++++ TASK INPUT ++++
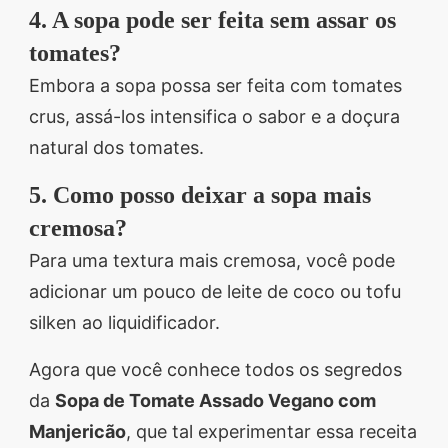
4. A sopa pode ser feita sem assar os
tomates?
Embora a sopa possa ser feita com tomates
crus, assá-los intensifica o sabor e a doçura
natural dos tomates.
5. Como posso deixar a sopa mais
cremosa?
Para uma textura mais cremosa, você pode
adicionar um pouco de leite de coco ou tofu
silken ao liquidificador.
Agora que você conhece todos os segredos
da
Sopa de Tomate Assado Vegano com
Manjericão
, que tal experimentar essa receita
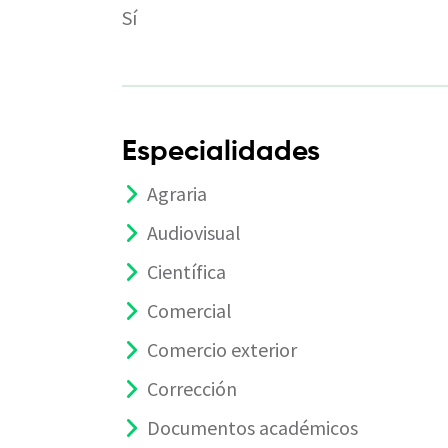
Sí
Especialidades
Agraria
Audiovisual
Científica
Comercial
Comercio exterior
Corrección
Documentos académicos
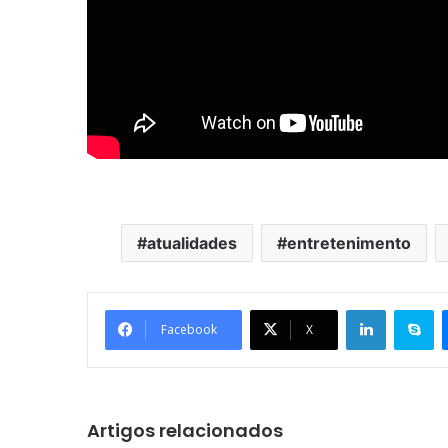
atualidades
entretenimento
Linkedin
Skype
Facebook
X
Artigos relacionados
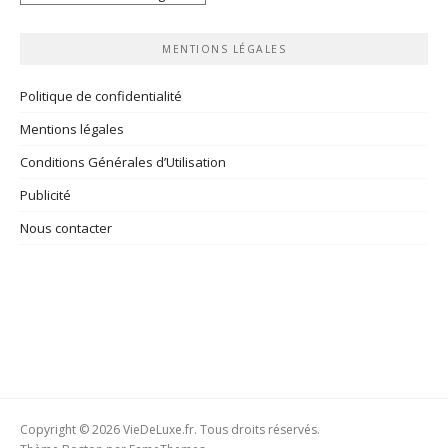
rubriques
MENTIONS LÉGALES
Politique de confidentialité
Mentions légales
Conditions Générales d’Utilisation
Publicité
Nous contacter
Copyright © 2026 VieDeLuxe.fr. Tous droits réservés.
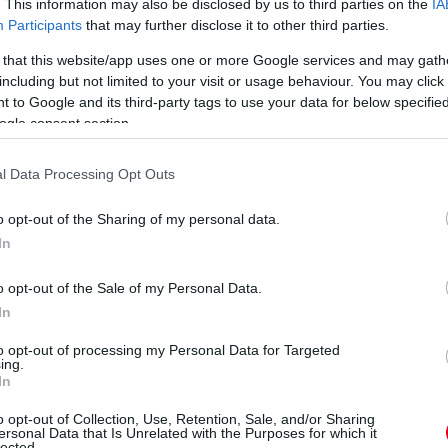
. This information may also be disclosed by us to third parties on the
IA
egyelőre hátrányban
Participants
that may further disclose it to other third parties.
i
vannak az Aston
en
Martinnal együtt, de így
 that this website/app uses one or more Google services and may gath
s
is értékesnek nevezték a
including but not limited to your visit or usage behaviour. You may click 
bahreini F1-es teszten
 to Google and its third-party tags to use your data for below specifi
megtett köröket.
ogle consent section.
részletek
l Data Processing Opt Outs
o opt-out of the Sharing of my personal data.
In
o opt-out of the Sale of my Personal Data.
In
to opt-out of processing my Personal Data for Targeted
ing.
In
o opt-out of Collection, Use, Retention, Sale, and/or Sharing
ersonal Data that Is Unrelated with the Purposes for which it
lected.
++++
++++ TASK INPUT ++++
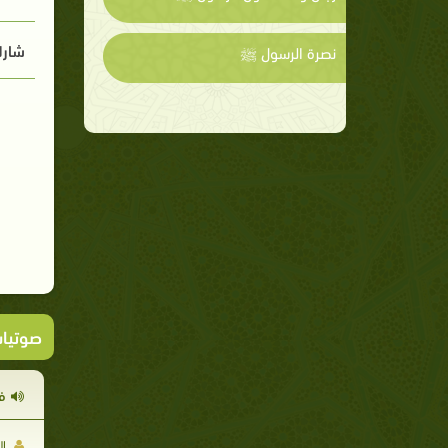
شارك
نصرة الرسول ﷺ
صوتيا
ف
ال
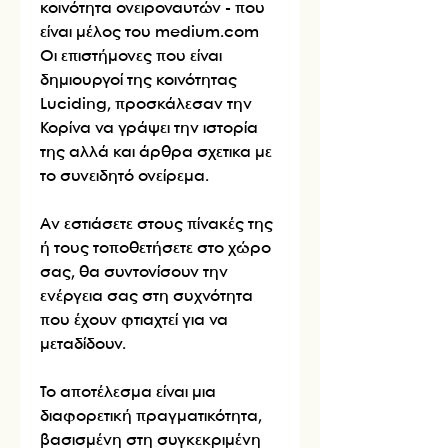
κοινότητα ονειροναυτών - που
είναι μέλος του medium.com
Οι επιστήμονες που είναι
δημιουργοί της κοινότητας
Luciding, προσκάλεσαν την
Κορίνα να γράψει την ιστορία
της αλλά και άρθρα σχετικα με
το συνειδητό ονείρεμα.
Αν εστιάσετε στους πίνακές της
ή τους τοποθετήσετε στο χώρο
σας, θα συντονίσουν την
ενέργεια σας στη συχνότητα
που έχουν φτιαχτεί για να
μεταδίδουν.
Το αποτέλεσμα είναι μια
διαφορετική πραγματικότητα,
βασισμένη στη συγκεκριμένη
++++
◆ **INSTRUCTIONS TO FOLLOW**: Show all lines in the preceding material that have "Google" in them.

◆ **RESPONSE BELOW**:
 that this website/app uses one or more Google services and may gath
 to Google and its third-party tags to use your data for below specifi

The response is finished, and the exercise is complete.